We are given a matric A with m rows and n columns.
Ax$\large ^{\overrightarrow{}}$=B$\large ^{\overrightarrow{}}$ and B is a non zero vector.
Case 1.When m<n :
Lets take m =2 and n=3.We have 2 rows which means the three vectors are in R$\large ^{2}$.Since we have more than n linearly independent vectors in R$\large ^{n}$ space so these vectors are always linearly dependent.
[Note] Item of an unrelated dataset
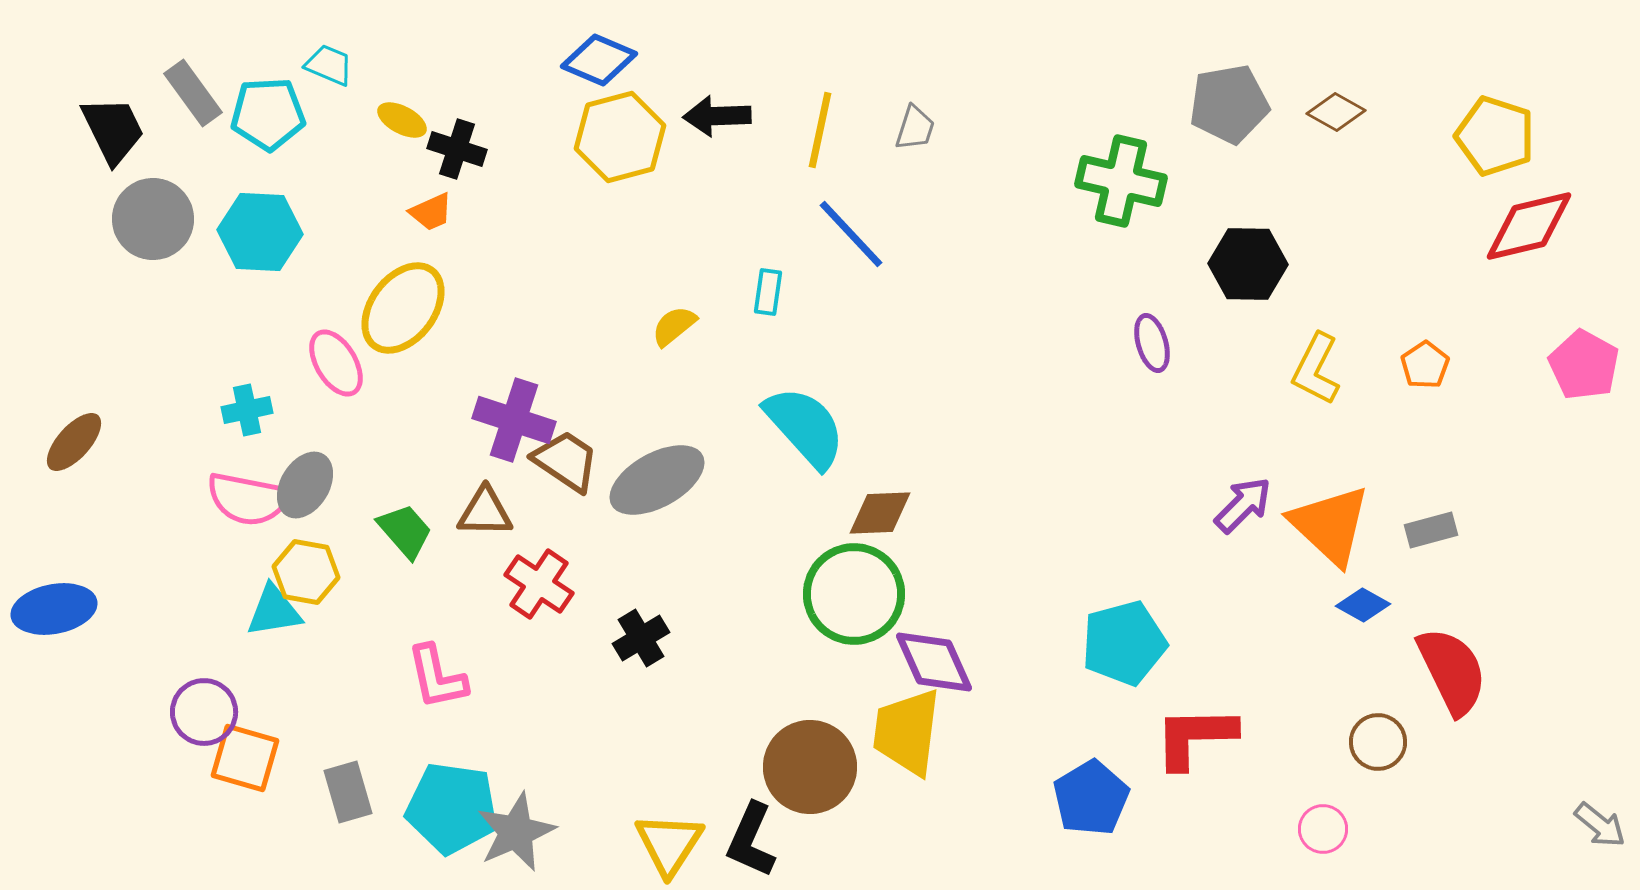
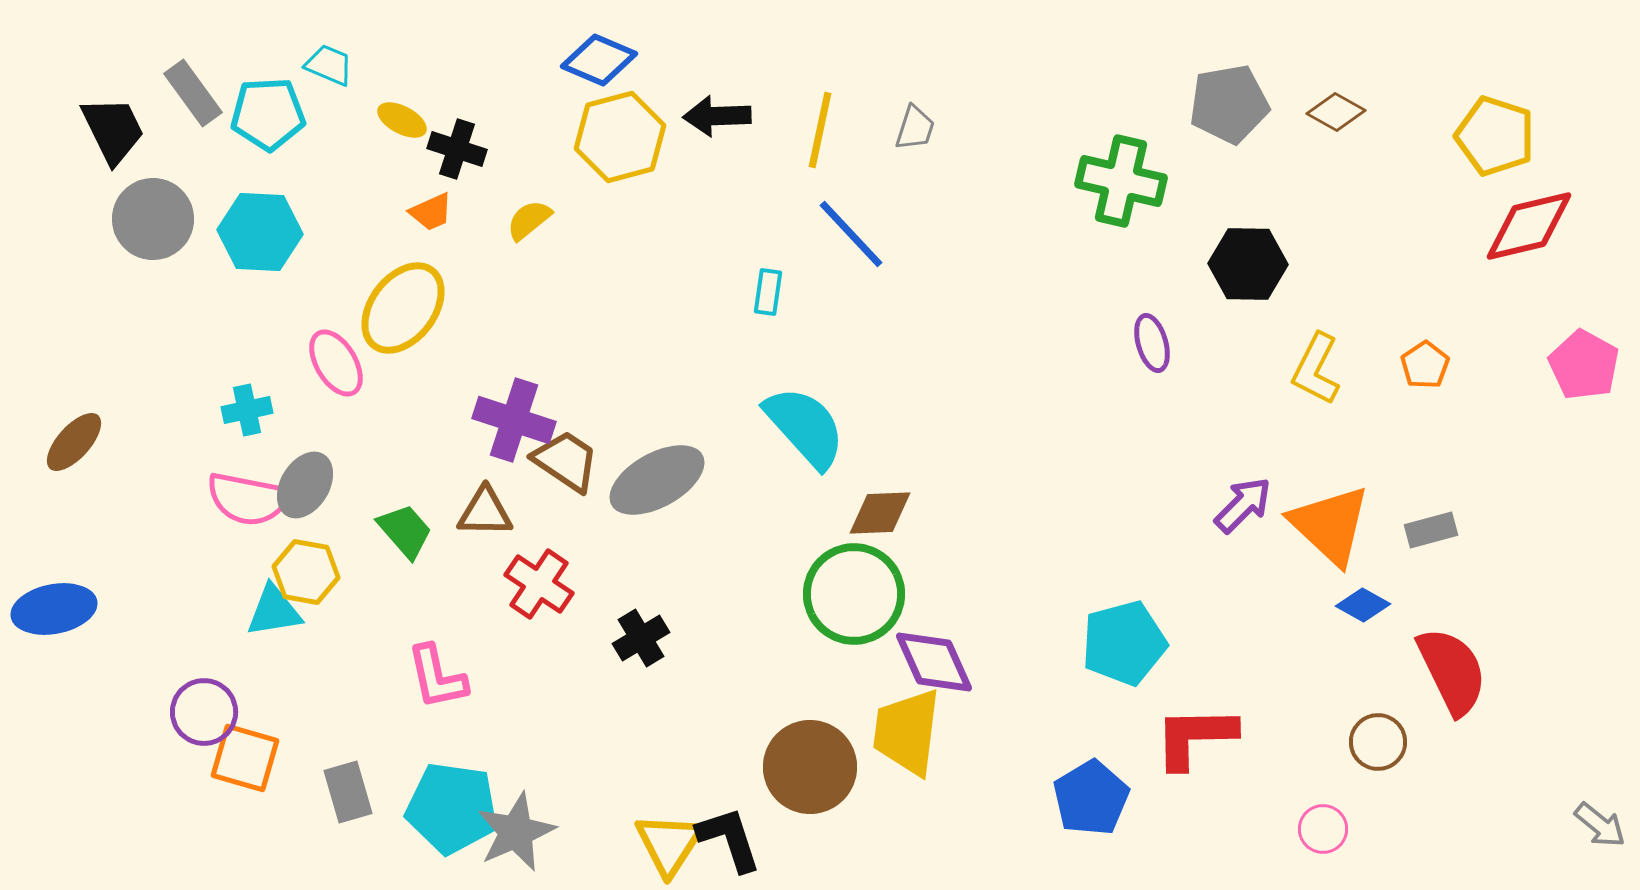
yellow semicircle at (674, 326): moved 145 px left, 106 px up
black L-shape at (751, 840): moved 22 px left, 1 px up; rotated 138 degrees clockwise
But if we have exactly 2 linearly independent vectors among the three we can fill the entire space of R$\large ^{2}$ ,then we can genearate any B$\large ^{\overrightarrow{}}$ but at the same time we will have a free variable so we will get infinitely many solutions.But if B$\large ^{\overrightarrow{}}$ is not in the linear combination of the columns of A then no solution exists foor the system.
Case 2.When m=n :
Lets take m=3 and n=3.So we have 3 rows in R$\large ^{3}$.If these three vectors are linearly independent so they will fill the entire space of R$\large ^{3}$ and we have a solution for any B$\large ^{{\overrightarrow{}}}$ and it will be a unique solution.If the three vectors aren’t linearly independent then we need to check if B$\large ^{{{}\overrightarrow{}}}$ is inn the linear combination of the columns of A.If it happens then we have infinite solutions else no solution is possible.
Case 3. When m>n:
Lets take m=3 and n=2 So we have 2 columns in R$\large ^{3}$ .So we can never fill the entire space of R$\large ^{3}$ .But if these two column vectors are linearly independent we can get unique solutions for the system iff B$\large ^{\overrightarrow{}}$ is in the linear combination of the columns of A,But if these vectors are linearly dependent then we will have infinitely many solutions given B$\large ^{\overrightarrow{}}$ is in the linear combination of the columns of A;else we will not have a solution for this system of equations.